Storing sequencing reads with quality scores; each entry includes a read identifier, sequence, and quality string.
What is SRA in NCBI?
Sequence Read Archive, an international public archive for next-generation sequencing data.
What is Functional Genomics?
Uses genomic sequences to study gene and protein function and expression on a global scale, focusing on transcription, translation, and interactions.
What is gene annotation?
Describes the biochemical, cellular, and biological function of each gene product encoded by the genome.
What are experimental approaches to structural annotation?
Using cDNA and ESTs to identify transcribed sequences and annotate exons/introns and alternative splicing by comparing to the genome.
What are computational approaches to structural annotation?
Predict gene structure by identifying open reading frames (ORFs) and comparing related species; less accurate than experimental data but helpful for design.
What is Evolutionary Genomics?
The comparison of genomes within and between species to understand evolution and variation over time.
What is the difference between interspecific and intraspecific comparisons?
Interspecific compares across species; intraspecific compares within populations of a single species.
How similar are humans to chimpanzees, and when did they diverge?
About 98.9% identical; divergence occurred roughly 6 million years ago.
What broad insight has Evolutionary Genomics revealed about genes across species?
Many genes are shared across phylogenetically distant species, supporting that all life is related (Tree of Life).
Name some key catalogs of human genetic variation.
The 1000 Genomes Project, HapMap, dbSNP, COSMIC.
What does the term annotation typically include for a gene?
Biochemical function, cellular role, and biological context of gene products.
What distinguishes Genomics from standard biology in terms of scope and data?
Genomics studies all genes across the genome (global, high-throughput) leading to large data sets and computational analysis; traditional biology is targeted and often lower throughput.
Name a few sequencing platforms and their approximate release years.
Sanger ABI 3730xl (2002); PacBio RSII (2010); Ion Torrent (2010); ABI SOLiD 5500xl (2010); Illumina MiSeq (2011); Oxford Nanopore MinION (2014).

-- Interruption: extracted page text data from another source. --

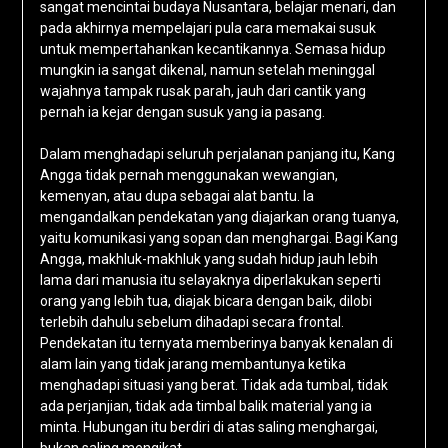
sangat mencintai budaya Nusantara, belajar menari, dan
pada akhirnya mempelajari pula cara memakai susuk
untuk mempertahankan kecantikannya. Semasa hidup
mungkin ia sangat dikenal, namun setelah meninggal
wajahnya tampak rusak parah, jauh dari cantik yang
pernah ia kejar dengan susuk yang ia pasang.
Dalam menghadapi seluruh perjalanan panjang itu, Kang
Angga tidak pernah menggunakan wewangian,
kemenyan, atau dupa sebagai alat bantu. Ia
mengandalkan pendekatan yang diajarkan orang tuanya,
yaitu komunikasi yang sopan dan menghargai. Bagi Kang
Angga, makhluk-makhluk yang sudah hidup jauh lebih
lama dari manusia itu selayaknya diperlakukan seperti
orang yang lebih tua, diajak bicara dengan baik, dilobi
terlebih dahulu sebelum dihadapi secara frontal.
Pendekatan itu ternyata memberinya banyak kenalan di
alam lain yang tidak jarang membantunya ketika
menghadapi situasi yang berat. Tidak ada tumbal, tidak
ada perjanjian, tidak ada timbal balik material yang ia
minta. Hubungan itu berdiri di atas saling menghargai,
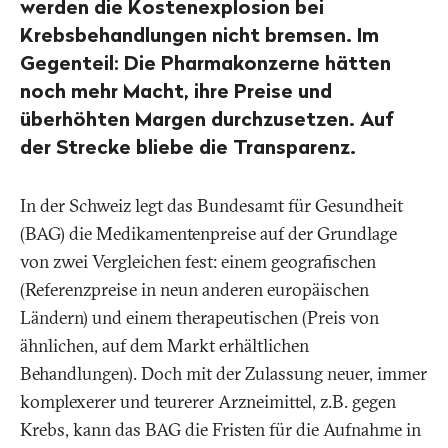
werden die Kostenexplosion bei
Krebsbehandlungen nicht bremsen. Im
Gegenteil: Die Pharmakonzerne hätten
noch mehr Macht, ihre Preise und
überhöhten Margen durchzusetzen. Auf
der Strecke bliebe die Transparenz.
In der Schweiz legt das Bundesamt für Gesundheit
(BAG) die Medikamentenpreise auf der Grundlage
von zwei Vergleichen fest: einem geografischen
(Referenzpreise in neun anderen europäischen
Ländern) und einem therapeutischen (Preis von
ähnlichen, auf dem Markt erhältlichen
Behandlungen). Doch mit der Zulassung neuer, immer
komplexerer und teurerer Arzneimittel, z.B. gegen
Krebs, kann das BAG die Fristen für die Aufnahme in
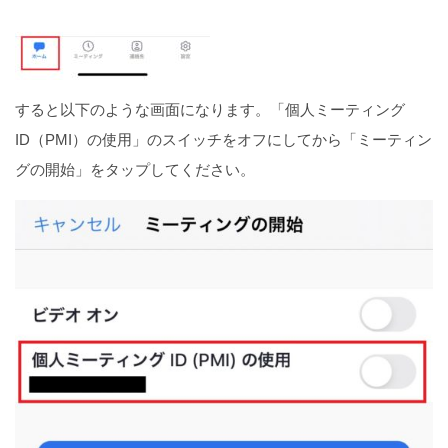
すると以下のような画面になります。「個人ミーティング
ID（PMI）の使用」のスイッチをオフにしてから「ミーティン
グの開始」をタップしてください。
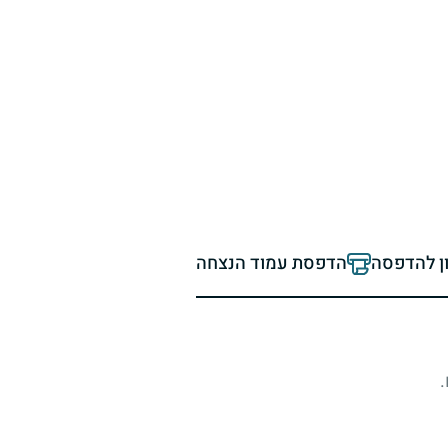
ון להדפסה
הדפסת עמוד הנצחה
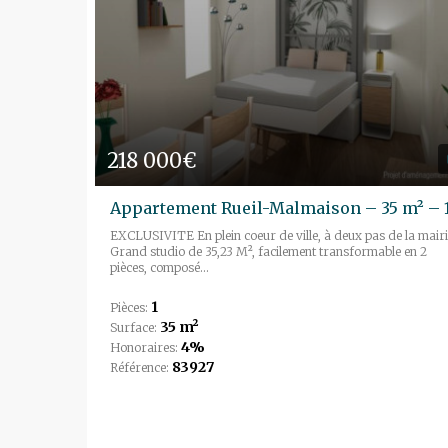
218 000€
EXCLUSIVITE En plein coeur de ville, à deux pas de la mairi
Grand studio de 35,23 M², facilement transformable en 2
pièces, composé...
1
Pièces:
35 m²
Surface:
4%
Honoraires:
83927
Référence:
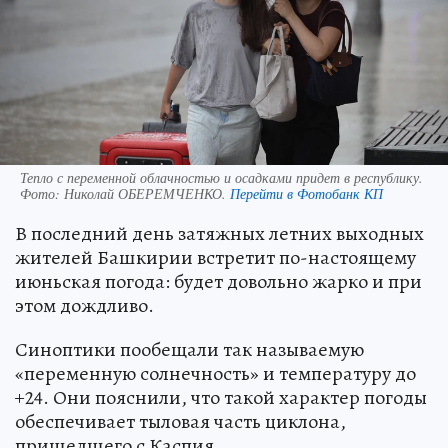
Тепло с переменной облачностью и осадками придет в республику.
Фото:
Николай ОБЕРЕМЧЕНКО.
Перейти в Фотобанк КП
В последний день затяжных летних выходных
жителей Башкирии встретит по-настоящему
июньская погода: будет довольно жарко и при
этом дождливо.
Синоптики пообещали так называемую
«переменную солнечность» и температуру до
+24. Они пояснили, что такой характер погоды
обеспечивает тыловая часть циклона,
пришедшего с Каспия.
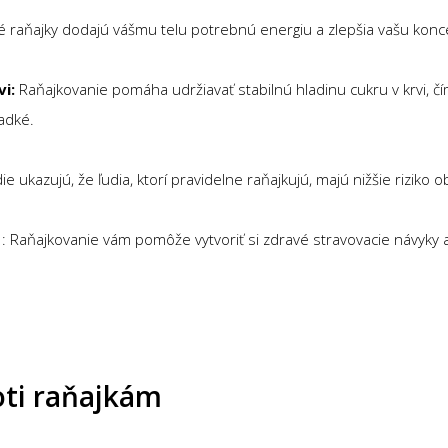
é raňajky dodajú vášmu telu potrebnú energiu a zlepšia vašu konc
vi:
Raňajkovanie pomáha udržiavať stabilnú hladinu cukru v krvi, 
adké.
die ukazujú, že ľudia, ktorí pravidelne raňajkujú, majú nižšie riziko o
y
: Raňajkovanie vám pomôže vytvoriť si zdravé stravovacie návyky 
ti raňajkám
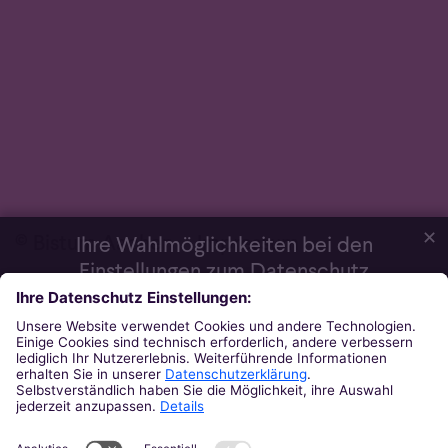
✕
© Bistum Aachen
Impressum
Ihre Wahlmöglichkeiten bei den
Einstellungen zum Datenschutz
Daten­schutz­erklärung
Wir möchten Ihnen ein optimales Webseiten-Erlebnis bieten. Dazu
verwenden wir Cookies, die für das Funktionieren unserer Website
notwendig sind. Mit Ihrer Zustimmung verwenden wir auch
Cookies und andere Technologien, die zur Anzeige externer
Inhalte (Videos über Youtube, Audios über Soundcloud, Karten
über MapTiler ...) oder zu anonymen Statistikzwecken genutzt
werden. Sie können selbst entscheiden, welche Kategorien Sie
zulassen möchten. Bitte beachten Sie, dass auf Basis Ihrer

What are the main steps in the bioinformatics workflow for NGS DNA data?
Base calling, alignment, variant calling, filtering/annotation, and identifying causal variants.
What are the main output formats at each step of the NGS workflow?
FASTQ (reads), SAM/BAM (alignments), VCF (variants).
What is a causal variant in the NGS workflow?
The most promising candidate variant(s) thought to cause the phenotype after filtering and annotation.
What is SNP, SNV, indel, and SV in genetic variation?
SNPs: common single-nucleotide variants in populations; SNVs: less characterized single-nucleotide variants; indels: small insertions/deletions; SVs: large structural variations.
Why are public variation catalogs important?
They provide reference data for population genetics, disease association, and variant interpretation (e.g., 1000 Genomes, HapMap, dbSNP, COSMIC).
What is the role of UCSC Genome Browser in genomics?
A web-based platform to visualize genomes, genes, transcripts, and annotations interactively.
What is the IGV (Integrative Genomics Viewer)?
A software tool for visualizing sequencing alignments and variant data to interpret results.
What does Sanger sequencing electropherogram show?
Peaks corresponding to nucleotide bases; used to determine the DNA sequence in Sanger sequencing.
How are sequencing data quality and content assessed in practice?
Using tools like FastQC to evaluate base quality, GC content, sequence length distribution, adapter content, etc.